Aap, Vis, Boek is above all a book about books. To be precise: eighteenth-century biology books. It sets out the life and work of the Swedish doctor, botanist and zoologist Carolus Linnaeus (Carl von Linné, 1707-1778), a man who spent his entire life wrestling with the problem of classifying the world’s flora and fauna. Humans are really a species of ape, he believed. Another nice aspect – from the Dutch point of view – is that the place where Linnaeus’s star began to rise was Amsterdam. It was there that he not only visited libraries and menageries but also found a patron and published his first pioneering research.
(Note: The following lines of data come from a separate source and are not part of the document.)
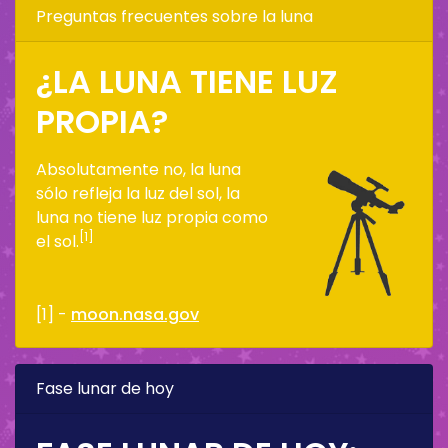
Preguntas frecuentes sobre la luna
¿LA LUNA TIENE LUZ
PROPIA?
Absolutamente no, la luna
sólo refleja la luz del sol, la
luna no tiene luz propia como
[1]
el sol.
[1] -
moon.nasa.gov
Fase lunar de hoy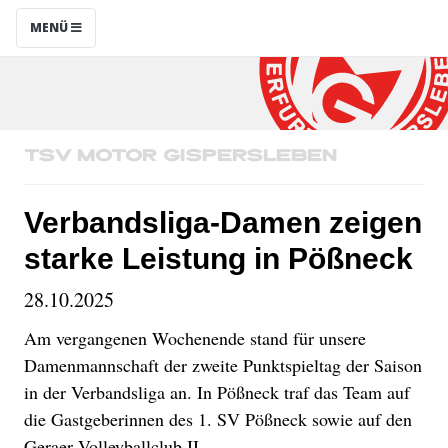
MENÜ
TSV Motor Gispersleben
Verbandsliga-Damen zeigen
starke Leistung in Pößneck
28.10.2025
Am vergangenen Wochenende stand für unsere
Damenmannschaft der zweite Punktspieltag der Saison
in der Verbandsliga an. In Pößneck traf das Team auf
die Gastgeberinnen des 1. SV Pößneck sowie auf den
Geraer Volleyballclub II.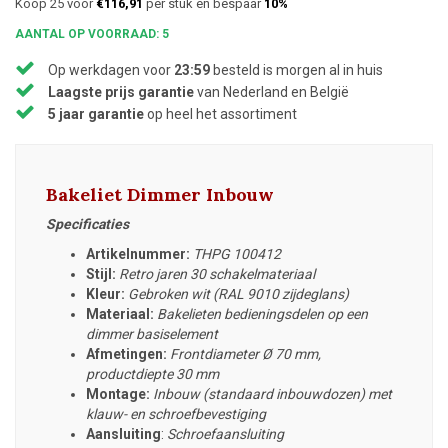
Koop 25 voor
€116,91
per stuk en bespaar
10%
AANTAL OP VOORRAAD: 5
Op werkdagen voor
23:59
besteld is morgen al in huis
Laagste prijs garantie
van Nederland en België
5 jaar garantie
op heel het assortiment
Bakeliet Dimmer Inbouw
Specificaties
Artikelnummer:
THPG 100412
Stijl:
Retro jaren 30 schakelmateriaal
Kleur:
Gebroken wit (RAL 9010 zijdeglans)
Materiaal:
Bakelieten bedieningsdelen op een
dimmer basiselement
Afmetingen:
Frontdiameter
Ø 70 mm,
productdiepte 30 mm
Montage:
Inbouw (standaard inbouwdozen) met
klauw- en schroefbevestiging
Aansluiting
:
Schroefaansluiting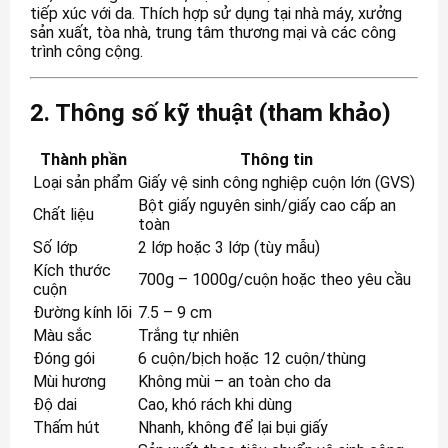
tiếp xúc với da. Thích hợp sử dụng tại nhà máy, xưởng
sản xuất, tòa nhà, trung tâm thương mại và các công
trình công cộng.
2. Thông số kỹ thuật (tham khảo)
Thành phần
Thông tin
Loại sản phẩm
Giấy vệ sinh công nghiệp cuộn lớn (GVS)
Bột giấy nguyên sinh/giấy cao cấp an
Chất liệu
toàn
Số lớp
2 lớp hoặc 3 lớp (tùy mẫu)
Kích thước
700g – 1000g/cuộn hoặc theo yêu cầu
cuộn
Đường kính lõi
7.5 – 9 cm
Màu sắc
Trắng tự nhiên
Đóng gói
6 cuộn/bịch hoặc 12 cuộn/thùng
Mùi hương
Không mùi – an toàn cho da
Độ dai
Cao, khó rách khi dùng
Thấm hút
Nhanh, không để lại bụi giấy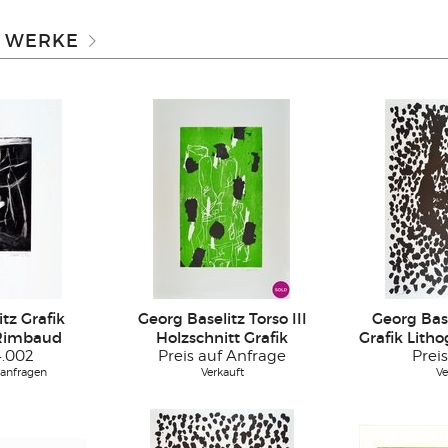
& WERKE
tz Grafik
Georg Baselitz Torso III
Georg Base
 Rimbaud
Holzschnitt Grafik
Grafik Litho
4.002
Preis auf Anfrage
Preis
 anfragen
Verkauft
Ve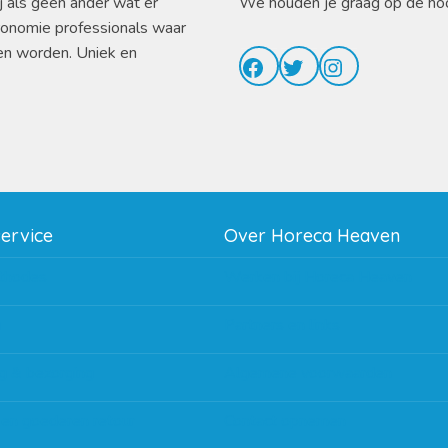
j als geen ander wat er
We houden je graag op de ho
ronomie professionals waar
en worden. Uniek en
Facebook
Twitter
Instagram
service
Over Horeca Heaven
thodes
Werken bij Horeca Heaven
g
Partners en links
g & bezorging
Algemene voorwaarden
 en goederen retour
Contact opnemen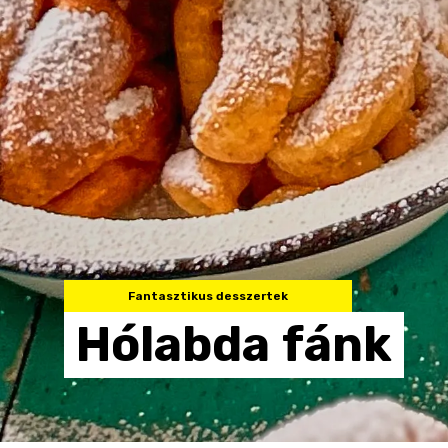
Fantasztikus desszertek
Hólabda
fánk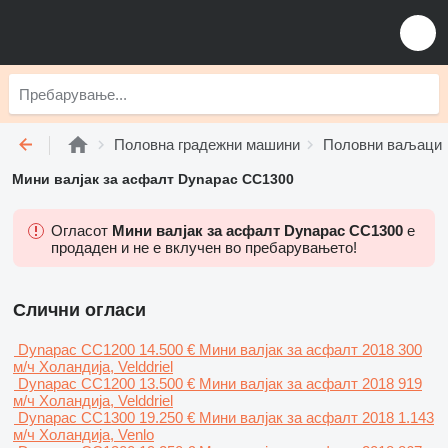
Половна градежни машини
Половни ваљаци
Мини валјак за асфалт Dynapac CC1300
Огласот
Мини валјак за асфалт Dynapac CC1300
е
продаден и не е вклучен во пребарувањето!
Слични огласи
Dynapac CC1200
14.500 €
Мини валјак за асфалт
2018
300
м/ч
Холандија, Velddriel
Dynapac CC1200
13.500 €
Мини валјак за асфалт
2018
919
м/ч
Холандија, Velddriel
Dynapac CC1300
19.250 €
Мини валјак за асфалт
2018
1.143
м/ч
Холандија, Venlo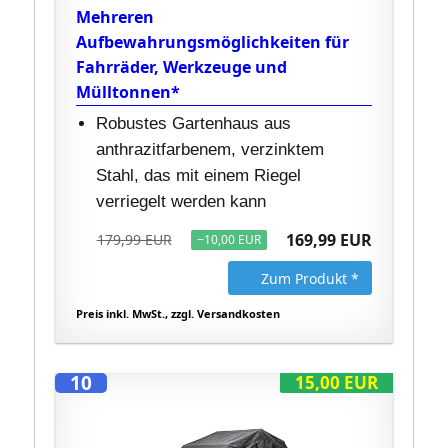
Mehreren
Aufbewahrungsmöglichkeiten für
Fahrräder, Werkzeuge und
Mülltonnen*
Robustes Gartenhaus aus
anthrazitfarbenem, verzinktem
Stahl, das mit einem Riegel
verriegelt werden kann
169,99 EUR
179,99 EUR
−10,00 EUR
Zum Produkt *
Preis inkl. MwSt., zzgl. Versandkosten
10
15,00 EUR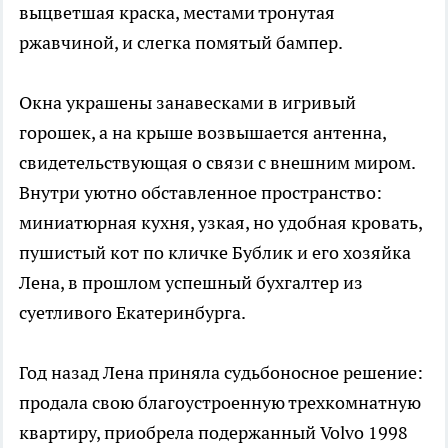
выцветшая краска, местами тронутая
ржавчиной, и слегка помятый бампер.
Окна украшены занавесками в игривый
горошек, а на крыше возвышается антенна,
свидетельствующая о связи с внешним миром.
Внутри уютно обставленное пространство:
миниатюрная кухня, узкая, но удобная кровать,
пушистый кот по кличке Бублик и его хозяйка
Лена, в прошлом успешный бухгалтер из
суетливого Екатеринбурга.
Год назад Лена приняла судьбоносное решение:
продала свою благоустроенную трехкомнатную
квартиру, приобрела подержанный Volvo 1998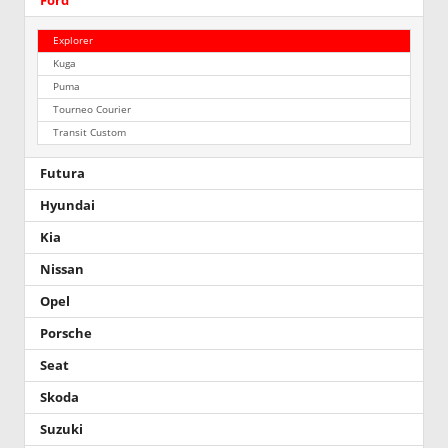
Ford
Explorer
Kuga
Puma
Tourneo Courier
Transit Custom
Futura
Hyundai
Kia
Nissan
Opel
Porsche
Seat
Skoda
Suzuki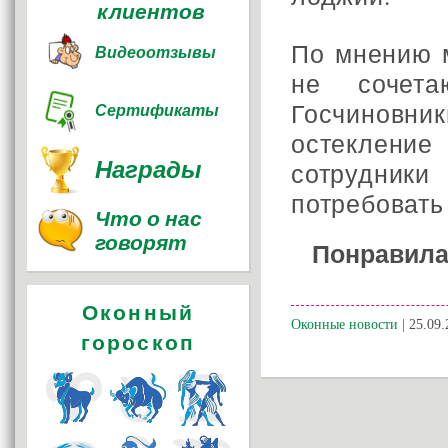
клиентов
По мнению 
Видеоотзывы
не сочет
Госчиновник
Сертификаты
остекление
Награды
сотрудни
потребовать
Что о нас
говорят
Понравила
Оконный
Оконные новости
| 25.09.
гороскоп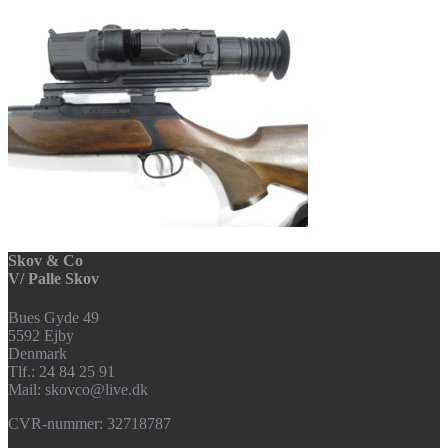
Skov & Co
V/ Palle Skov
Bues Gyde 49
5592 Ejby
Denmark
Tlf.: 24 84 25 91
Mail: skovco@live.dk
CVR-nummer: 32718787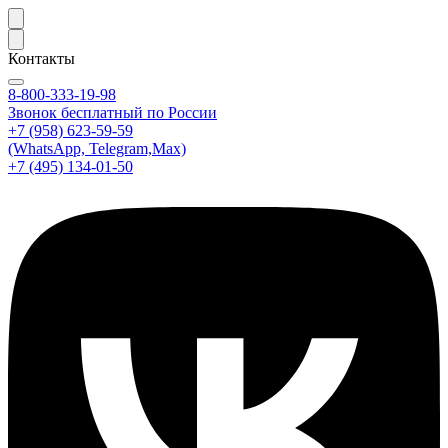
Контакты
8-800-333-19-98
Звонок бесплатный по России
+7 (958) 623-59-59
(WhatsApp, Telegram,Max)
+7 (495) 134-01-50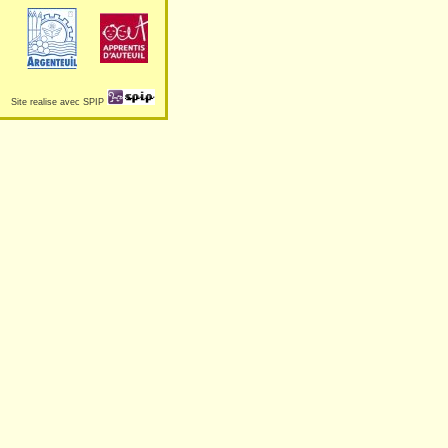
Site realise avec SPIP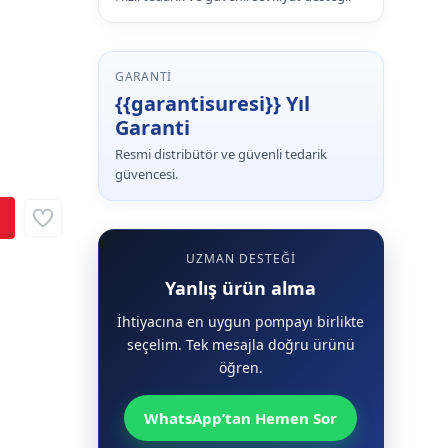
GARANTI
{{garantisuresi}} Yıl
Garanti
Resmi distribütör ve güvenli tedarik
güvencesi.
UZMAN DESTEĞI
Yanlış ürün alma
İhtiyacına en uygun pompayı birlikte
seçelim. Tek mesajla doğru ürünü
öğren.
WhatsApp’tan Hemen Sor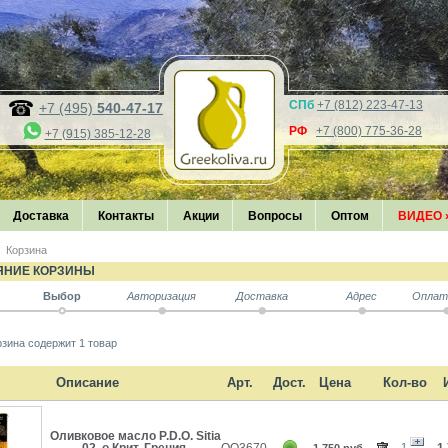
СПб
+7 (812) 223-47-13
+7 (495)
540-47-17
РФ
+7 (800) 775-36-28
+7 (915) 385-12-28
Доставка
Контакты
Акции
Вопросы
Оптом
ВИДЕО
Корзина
ЯНИЕ КОРЗИНЫ
Выбор
Авторизация
Доставка
Адрес
Оплат
зина содержит 1 товар
Описание
Арт.
Дост.
Цена
Кол-во
Оливковое масло P.D.O. Sitia
1
02, о.Крит, Греция,
OO3670
1 750 руб.
1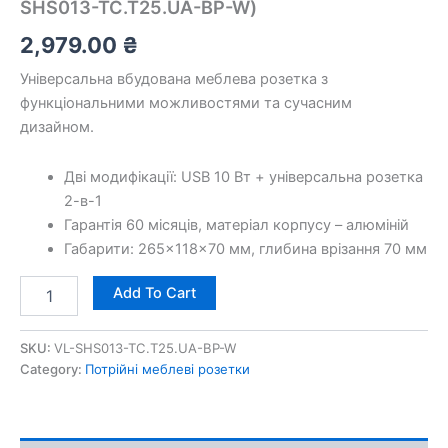
SHS013-TC.T25.UA-BP-W)
2,979.00
₴
Універсальна вбудована меблева розетка з
функціональними можливостями та сучасним
дизайном.
Дві модифікації: USB 10 Вт + універсальна розетка
2-в-1
Гарантія 60 місяців, матеріал корпусу – алюміній
Габарити: 265×118×70 мм, глибина врізання 70 мм
Add To Cart
SKU:
VL-SHS013-TC.T25.UA-BP-W
Category:
Потрійні меблеві розетки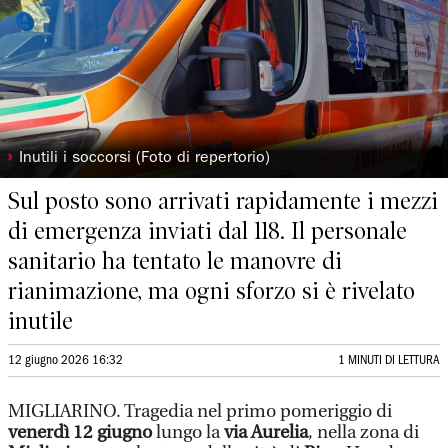
◗
Inutili i soccorsi (Foto di repertorio)
Sul posto sono arrivati rapidamente i mezzi
di emergenza inviati dal 118. Il personale
sanitario ha tentato le manovre di
rianimazione, ma ogni sforzo si è rivelato
inutile
12 giugno 2026 16:32
1 MINUTI DI LETTURA
MIGLIARINO. Tragedia nel primo pomeriggio di
venerdì 12 giugno
lungo la
via Aurelia
, nella zona di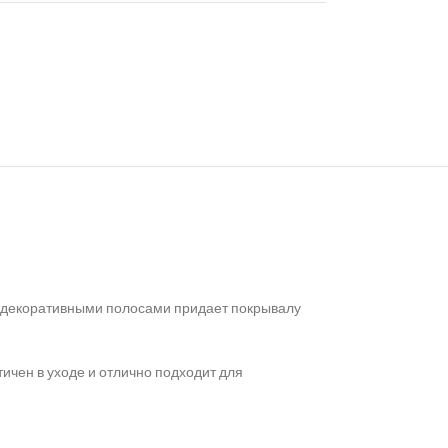
с декоративными полосами придает покрывалу
ичен в уходе и отлично подходит для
The library of Amsterdam’s famous zoo Artis (contracted from Natura Artis Magistra) is now officially part of the library of the University of Amsterdam. Among its holdings is a major collection of books and prints having to do with the early years of Linnaeus’s career. Aap, Vis, Boek provides us with a most agreeable introduction to these treasures. Designer Frederik de Wal has arranged and presented the material with a sure hand; the panel were particularly enthusiastic about the well-considered, spacious and varied placing of the illustrations, and the book has a wonderful rhythm. The device of making the centreline of images of open books coincide with those of Aap, Vis, Boek itself has been expertly used and neatly exploits the way the book has been bound (Otabind). The quality of reproduction is excellent.
Typographically too the book is well thought-out and nicely presented. Fred Smeijers’s Arnhem typeface seems perfectly at home, partly perhaps because it is modelled on an eighteenth-century original.